Wait, why does NATO exist, again?

Run it by me, Your Highness….



When you reach a certain age, politics becomes fairly predictable. When the politics involve Trump, you don’t even have to get out of bed.

I tried an experiment to see if I could predict what Donald Trump would do with “his” war on Iran (well, it’s really Israel’s war on Iran, isn’t it? but Netanyahu, always the very image of the abashed introvert, has kindly let the US put Israel’s interests before those of the US, whatever they might be. Glad to get that out of the way.)

Casually pulling on my custom-made Nostradamus robes, I predict that Trump will block the Strait of Hormuz, for quite the schmooze and chest-bumpies on the evening nooz. Sorry, news. For exactly two weeks, then all hell will break out and the possible annihilation of the entire Iranian civilization (you know, those people Trump addressed to say, Take charge of your freedom, guys! Just don’t leave the house, it’s not safe. Because of us.) before extending the deadline and lying down for a nap.

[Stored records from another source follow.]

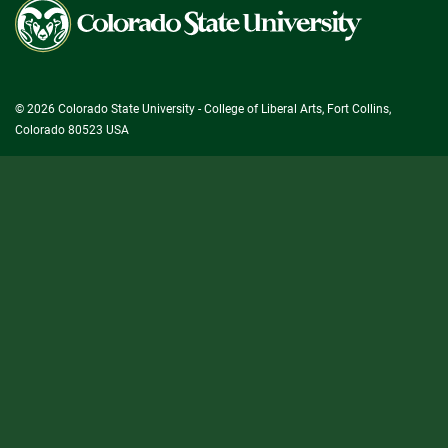
Colorado
State
University
© 2026 Colorado State University - College of Liberal Arts, Fort Collins,
Colorado 80523 USA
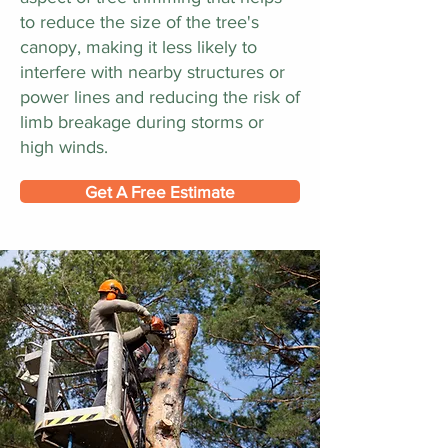
to reduce the size of the tree's
canopy, making it less likely to
interfere with nearby structures or
power lines and reducing the risk of
limb breakage during storms or
high winds.
Get A Free Estimate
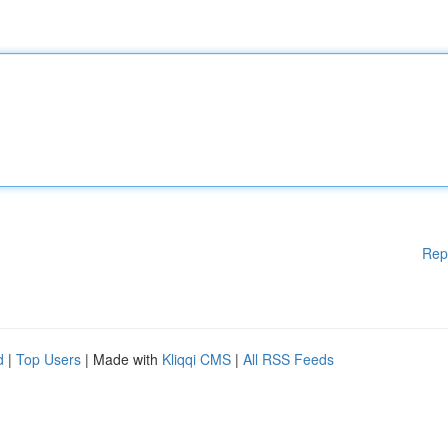
Rep
d
|
Top Users
| Made with
Kliqqi CMS
|
All RSS Feeds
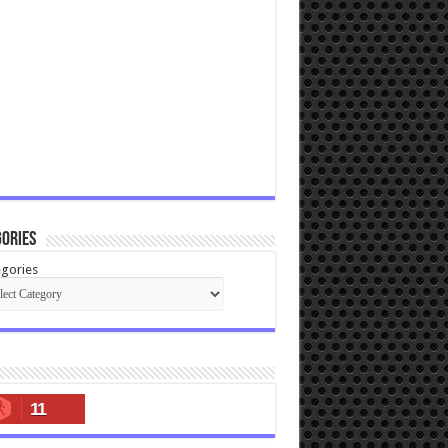
ories
gories
11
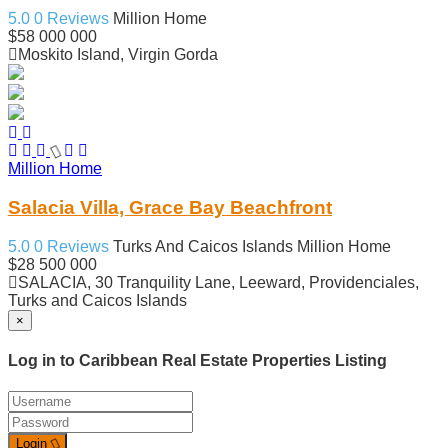
5.0
0 Reviews
Million Home
$58 000 000
Moskito Island, Virgin Gorda
Million Home
Salacia Villa, Grace Bay Beachfront
5.0
0 Reviews
Turks And Caicos Islands
Million Home
$28 500 000
SALACIA, 30 Tranquility Lane, Leeward, Providenciales,
Turks and Caicos Islands
×
Log in to Caribbean Real Estate Properties Listing
Login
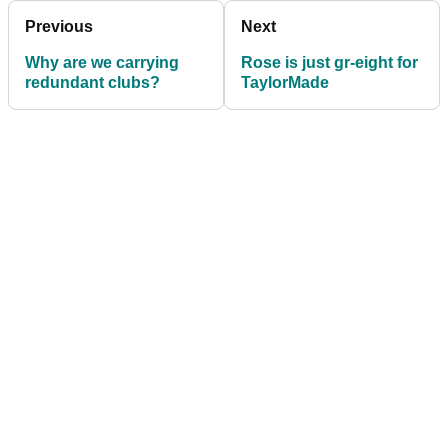
Previous
Next
Why are we carrying
Rose is just gr-eight for
redundant clubs?
TaylorMade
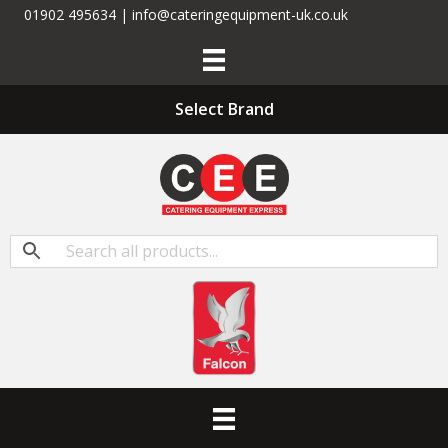
01902 495634 | info@cateringequipment-uk.co.uk
Select Brand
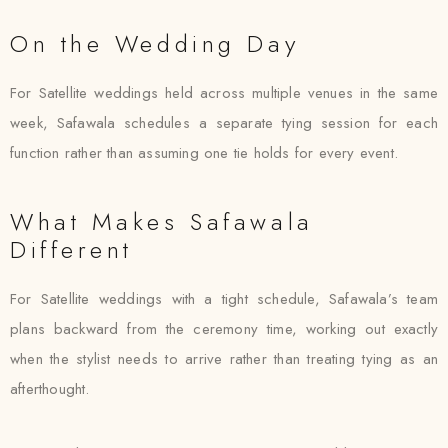
On the Wedding Day
For Satellite weddings held across multiple venues in the same
week, Safawala schedules a separate tying session for each
function rather than assuming one tie holds for every event.
What Makes Safawala
Different
For Satellite weddings with a tight schedule, Safawala’s team
plans backward from the ceremony time, working out exactly
when the stylist needs to arrive rather than treating tying as an
afterthought.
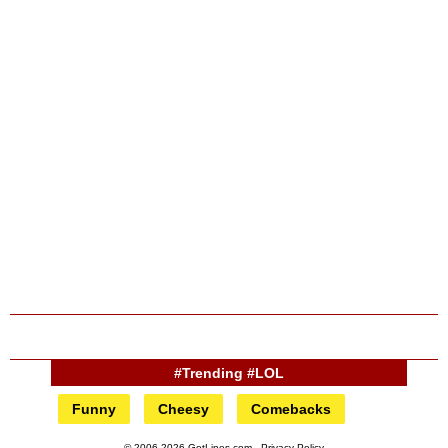
#Trending #LOL
Funny
Cheesy
Comebacks
© 2006-2026 GotLines.com -
Privacy Policy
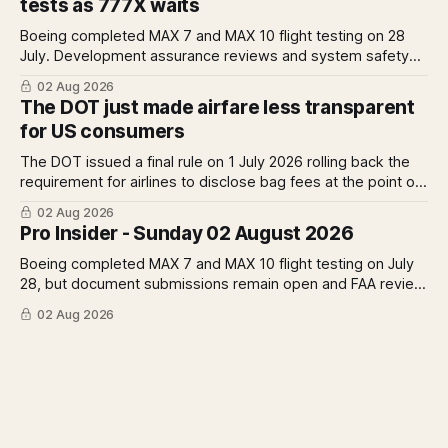
tests as 777X waits
earnings rise 46 per cent.
Boeing completed MAX 7 and MAX 10 flight testing on 28
July. Development assurance reviews and system safety
assessments still outstanding. A Pro analysis of what
02 Aug 2026
remains, what it means for the certification timeline and
The DOT just made airfare less transparent
what it implies for the 777X queue at the FAA.
for US consumers
The DOT issued a final rule on 1 July 2026 rolling back the
requirement for airlines to disclose bag fees at the point of
fare search. A Pro analysis of who benefits, the US-EU split
02 Aug 2026
and what the further proposed change could mean.
Pro Insider - Sunday 02 August 2026
Boeing completed MAX 7 and MAX 10 flight testing on July
28, but document submissions remain open and FAA review
has not begun. The DOT quietly made airfare less
02 Aug 2026
transparent. Apollo has until August 7 to bid for easyJet or
walk away. Three deadlines, three different kinds of risk.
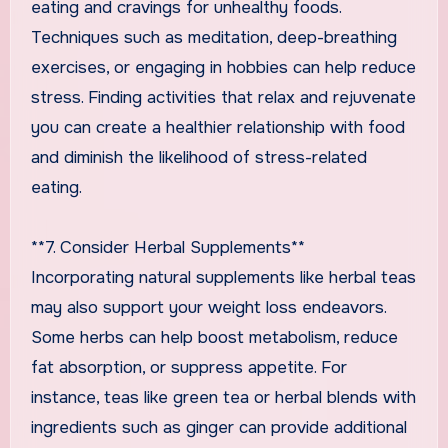
eating and cravings for unhealthy foods.
Techniques such as meditation, deep-breathing
exercises, or engaging in hobbies can help reduce
stress. Finding activities that relax and rejuvenate
you can create a healthier relationship with food
and diminish the likelihood of stress-related
eating.
**7. Consider Herbal Supplements**
Incorporating natural supplements like herbal teas
may also support your weight loss endeavors.
Some herbs can help boost metabolism, reduce
fat absorption, or suppress appetite. For
instance, teas like green tea or herbal blends with
ingredients such as ginger can provide additional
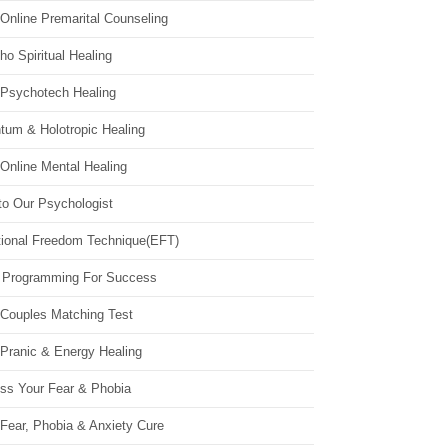
Online Premarital Counseling
o Spiritual Healing
 Psychotech Healing
tum & Holotropic Healing
Online Mental Healing
to Our Psychologist
ional Freedom Technique(EFT)
 Programming For Success
 Couples Matching Test
 Pranic & Energy Healing
ss Your Fear & Phobia
Fear, Phobia & Anxiety Cure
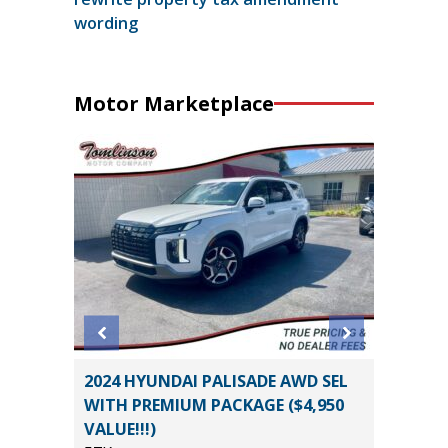
wording
Motor Marketplace
2024 HYUNDAI PALISADE AWD SEL
2021 C
WITH PREMIUM PACKAGE ($4,950
3500HD
VALUE!!!)
39K
*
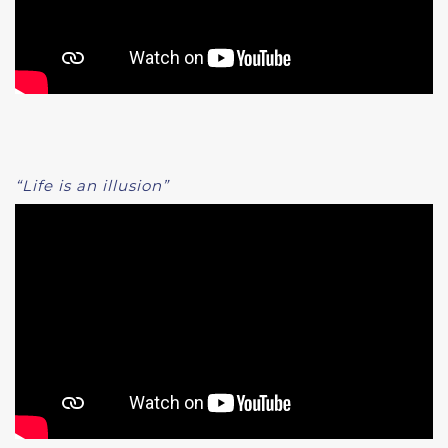
“Life is an illusion”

Or just taking a nap sitting up during a cabinet meeting, while dreaming of pre-pubescent boobs. Tomato, tomato, pronounced differently.

And I was right! About at least one of those things. Instant pundit! You may now kiss the hem of my robe, or my Baroque pearl ring, that looks, as Nancy Mitford might have described it, like “pigeon mess”. So attractive.

You see? So I find that the results of my experiment, using NATO as the control group, suggest that, when Trump has no exit plan, entrance plan, or bit-in-the-middle plan, then he’ll just bluster, run his twiny hwands lovingly over the nuclear button, before someone, like Pete Hegseth, or JD, or maybe a high school student doing a quick tour of the White House, or the cleaning lady, snatches it away from him and feeds him a Big Mac, then turns his attention to something equally important, like taking a bath with some rubber duckies (“British Navy”), Jimmy Kimmel saying absolutely anything, or James Comey’s pictures of sea shells. Stay tuned.

Trump is still pissed that NATO won’t come to his aid. But run that by me again, isn’t NATO supposed to come to your aid if you’re attacked? Like, not if you, a NATO founding member, attack someone else, not in NATO, who wasn’t doing anything to provoke an attack? NATO isn’t supposed to be your very own marauding army of mercenaries, attacking anyone at all, willy-nilly, is it? Sorry if I’m getting too technical, here.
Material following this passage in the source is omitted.